While California struggles with drought, utilities on the East Coast are trying to find cost-efficient ways to store extra water. Many are also struggling with aging infrastructure, hoping to identify and solve problems before there’s a spectacular failure.
The utilities face a wide range of issues and a growing number of them are turning to sensors and real-time data analytics to help them best address their issues without excessively straining their resources. And some are even finding that their pursuit of data will also lead them to potential new source of revenue. Utility officials talked about these during a smart water discussion at Smart Cities Week.
Looking for control
When Greater Cincinnati Water Works was developing its 50-year vision, it realized the one thing it didn’t have was control – control over how much water flowed into its facility or what happened to it when it left.

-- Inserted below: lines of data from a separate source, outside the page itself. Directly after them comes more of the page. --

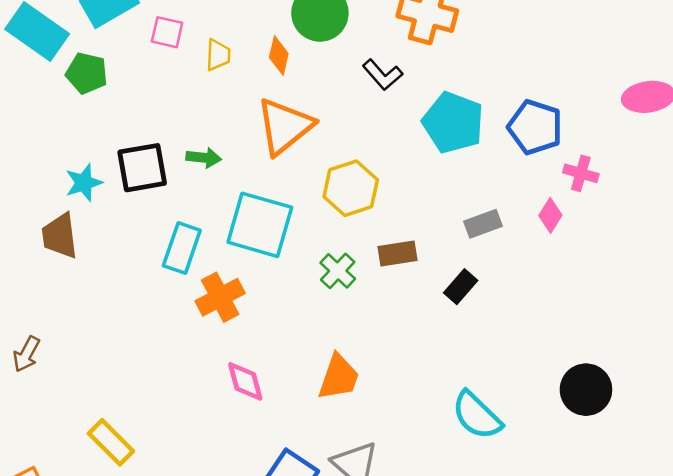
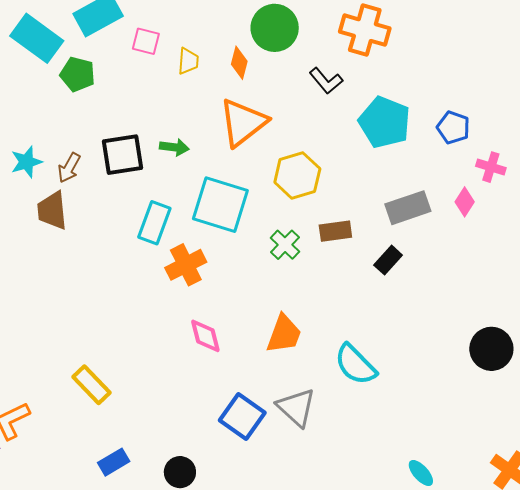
blue pentagon: (535, 127) -> (453, 127), size x0.7
cyan star: (84, 183) -> (26, 162), moved
gray rectangle: (483, 224) -> (408, 208), size x1.4
brown arrow: (26, 354) -> (69, 168), moved
cyan semicircle: (477, 415) -> (355, 365), moved

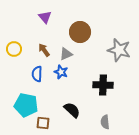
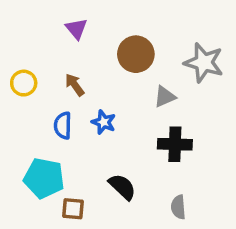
gray star: (119, 50) -> (204, 63), moved
gray triangle: (66, 54) -> (165, 97), moved

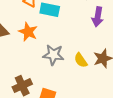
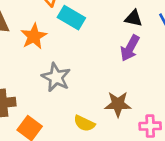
yellow semicircle: (81, 60) -> (84, 123), moved, turned -49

The utility can’t control the rain, but it can better control its response. Its plan calls for a network of sensors, real-time data and predictive analytics that will help it optimize its existing infrastructure.
“We wanted to be better connected,” Verna Arnette, deputy director of Greater Cincinnati Water Works. “Better connected to our environment and better connected to our customers.”

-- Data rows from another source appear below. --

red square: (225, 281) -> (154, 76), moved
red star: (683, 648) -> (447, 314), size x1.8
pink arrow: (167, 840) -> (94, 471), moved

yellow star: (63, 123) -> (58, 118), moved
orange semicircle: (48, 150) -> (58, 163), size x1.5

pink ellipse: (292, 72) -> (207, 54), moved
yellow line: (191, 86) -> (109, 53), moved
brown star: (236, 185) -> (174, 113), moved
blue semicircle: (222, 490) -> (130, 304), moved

Stretching resources for those in poverty
In Baltimore, the city has increased its water rates by more than 40% over a three-year period. That’s tough for a city where a quarter of the population lives below the poverty line. But as it marks the 100-year anniversary of a facility that’s still in active use, it needs the money to shore up its ancient infrastructure.
Spectacular water main breaks have nearly taken out businesses and people ask the utility where the next failure will be. It’s not a joke. Rudy Chow, the director of the city’s public works department, says the city should know so they know where to prioritize repairs. Detailed assessments of all its assets will help it understand what it needs to fix first and what can wait.
“Being a leader is more than just fighting fires today,” Chow said. “It’s about looking 20 and 50 years down the road.”
Providing better service
In Bellevue, Washington, a high-tech community across a lake from Seattle, its smart water efforts were launched by customer complains. Councilmembers were tired of getting complaints from constituents who were surprised by unusually high water bills. When meters are read only every other month, leaks can go undetected for some time.
The utility is switching to smart water meters, an investment elected officials believe is well worth the money. It’s also trying to determine what exactly it means to be a smart water utility. It’s researching and developing a maturity model – and determining where exactly it falls on it.
It’s also moving from historical models to future forecasts. It’s working with the University of Washington to creative 30-year predictive models that include the expected impacts of climate change so that it can make better plans for storage capacity.
Data as a revenue source
In Washington, D.C., data may not only help the utility save money, but make money. The D.C. Water and Sewer Authority is in the process of putting sensors on all the key individual parts of its facilities, which will allow it to measure and model specific processes, then entire facilities, then all of its operations.
One way where this might pay off is through the processing of food waste. By better modelling the gas output from its anaerobic digester, it can time the processing of food waste so it produces gas, and therefore power, during peak periods when it is worth the most.